# Linguine Arrabiatta with Veal Involtini



## ironchef (Aug 27, 2004)

Scroll down for the recipe. I guess getting screamed at by that Italian chef paid off somewhat

http://www.discusscooking.com/viewtopic.php?t=884&start=0


----------



## ironchef (Jul 8, 2005)

Huh. Someone pointed out to me that the link above no longer works:

*Linguine Arrabiatta with Braised Veal Involtini *

Serves 4 

*Ingredients:*
*For the Veal:*

8 Slices of Veal Scallopine, pounded to 1/4" thickness 
8 Slices of Deli cut Procuitto Di Parma 
1/2 cup Pine nuts 
1/2 cup Raisins 
16 Fresh Sage Leaves 
8 thin cut slices of Fontina (or similar semi-soft mild cheese) 
Kosher Salt 
Fresh Cracked Pepper 
3 Tbsp. Olive Oil 
1/2 cup white, all purpose flour 
16 toothpicks 

*For the Arrabiatta:*

1 pound Linguine 
3 tablespoons olive oil + 2 tablespoons extra virgin 
1 large sweet onion (Vidalia or Maui is good), cut into ½” dice 
6 medium cloves garlic, thinly sliced 
1/2 teaspoon crushed red pepper flakes 
1 (28-ounce) can Italian plum tomatoes(preferably San Marzano Tomatoes) 
1 cup dry White wine 
1/2 cup chicken stock or broth 
3 tablespoons capers, drained 
3 tablespoons fresh thyme 
2 tablespoons coarsely chopped fresh flat-leaf parsley 
Kosher salt 
Fresh Cracked Pepper 

*Method:*

Lightly season both sides of the veal with salt and pepper.
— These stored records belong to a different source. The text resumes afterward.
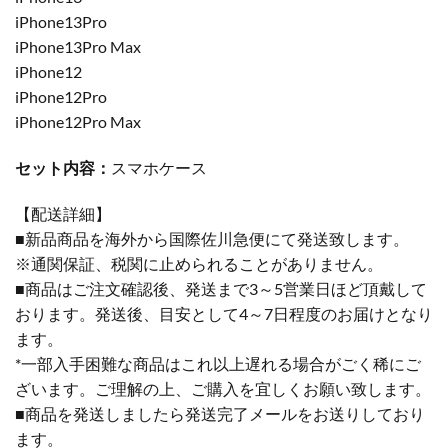
iPhone13Pro
iPhone13Pro Max
iPhone12
iPhone12Pro
iPhone12Pro Max
セット内容：
スマホケース
【配送詳細】
■新品商品を海外から国際佐川急便にて発送致します。
※通関保証、税関に止められることがありません。
■商品はご注文確認後、発送まで3～5営業日ほど頂戴して
おります。発送後、目安として4～7日程度のお届けとなり
ます。
*一部入手困難な商品はこれ以上遅れる場合がごく稀にご
ざいます。ご理解の上、ご購入を宜しくお願い致します。
■商品を発送しましたら発送完了メールをお送りしており
ます。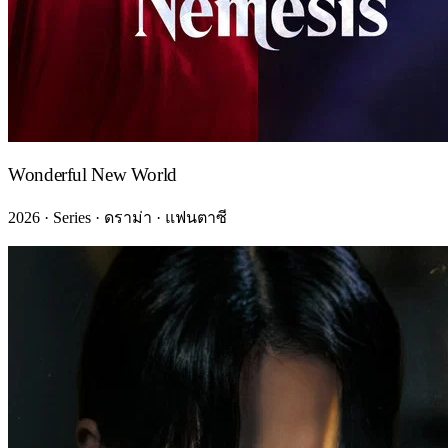
Wonderful New World
2026 · Series · ดราม่า · แฟนตาซี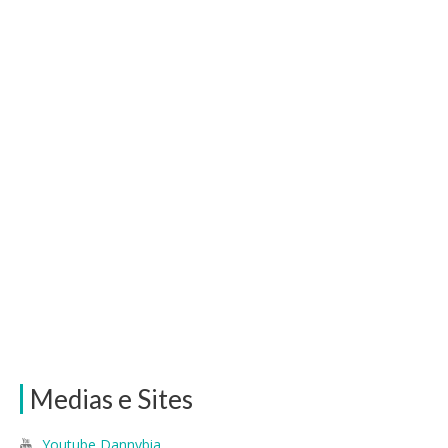
Medias e Sites
Youtube Dannybia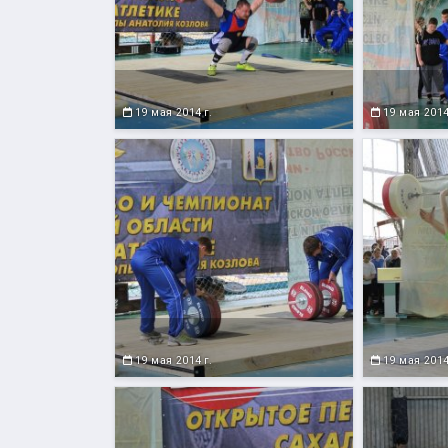
19 мая 2014 г.
19 мая 2014
19 мая 2014 г.
19 мая 2014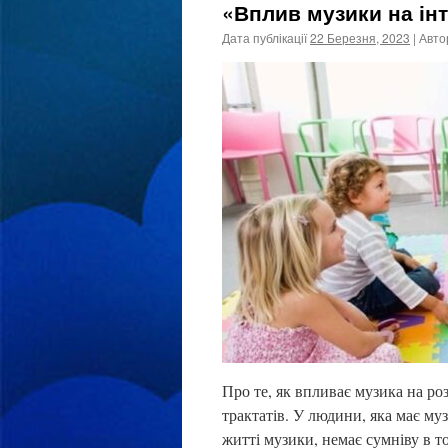
«Вплив музики на ін
Дата публікації
22 Березня, 2023
| Авто
Про те, як впливає музика на р
трактатів. У людини, яка має му
житті музики, немає сумніву в то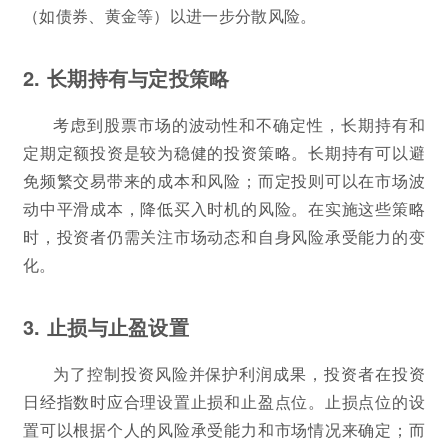
（如债券、黄金等）以进一步分散风险。
2. 长期持有与定投策略
考虑到股票市场的波动性和不确定性，长期持有和
定期定额投资是较为稳健的投资策略。长期持有可以避
免频繁交易带来的成本和风险；而定投则可以在市场波
动中平滑成本，降低买入时机的风险。在实施这些策略
时，投资者仍需关注市场动态和自身风险承受能力的变
化。
3. 止损与止盈设置
为了控制投资风险并保护利润成果，投资者在投资
日经指数时应合理设置止损和止盈点位。止损点位的设
置可以根据个人的风险承受能力和市场情况来确定；而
Lay one slice of procuitto on each slice of veal, then one slice of cheese, two sage leaves, some raisins and pine nuts, then tightly roll and secure with toothpicks. Lightly coat the veal with flour. Heat olive oil in a large sauté pan until lightly smoking. Add the veal and sear until golden brown on two sides. Remove from pan and reserve. Empty out the oil in the pan, and add 3 tablespoons of fresh oil. Add the onions, garlic, and chili pepper, and sauté until a light golden brown. Add the can of tomatoes and all the juices, and using your hand (the fun part) squeeze and crush the tomatoes (don't wear a nice shirt). Add the wine and stock to the pan and using a wooden spoon, scrape up the browned bits from the bottom of the pan. Place the veal into the sauce. Bring up the sauce up to a boil, then reduce to a light simmer, and cook until the liquid is reduced and the sauce is thick, about 45-60 minutes, but always make sure that the veal mostly submerged in the sauce. Meanwhile, bring a large pot of salted water to a boil. Add pasta and cook until al dente (do this as close to the end of the dish as possible). When sauce is done, remove veal from the pan and carefully remove the toothpicks. Stir in the capers thyme, parsley, and off the heat, 2 tablespoons of extra virgin olive oil. Season to taste with salt, toss with the pasta, and serve with the veal on top.


----------



## mish (Nov 27, 2005)

I love veal, and this looks delicious. (I'll be sure not to wear a nice shirt -- I don't want to miss the fun part )
You won't tell anyone if I leave the chili pepper out? Thank you, IC.


----------



## ironchef (Nov 28, 2005)

mish said:
			
		

> I love veal, and this looks delicious. (I'll be sure not to wear a nice shirt -- I don't want to miss the fun part )
> You won't tell anyone if I leave the chili pepper out? Thank you, IC.


 
I won't tell...but you'll have to change the name to Linguine Pomodoro instead of Arrabiatta or else the Italian chef I used to work for might come after you screaming.


----------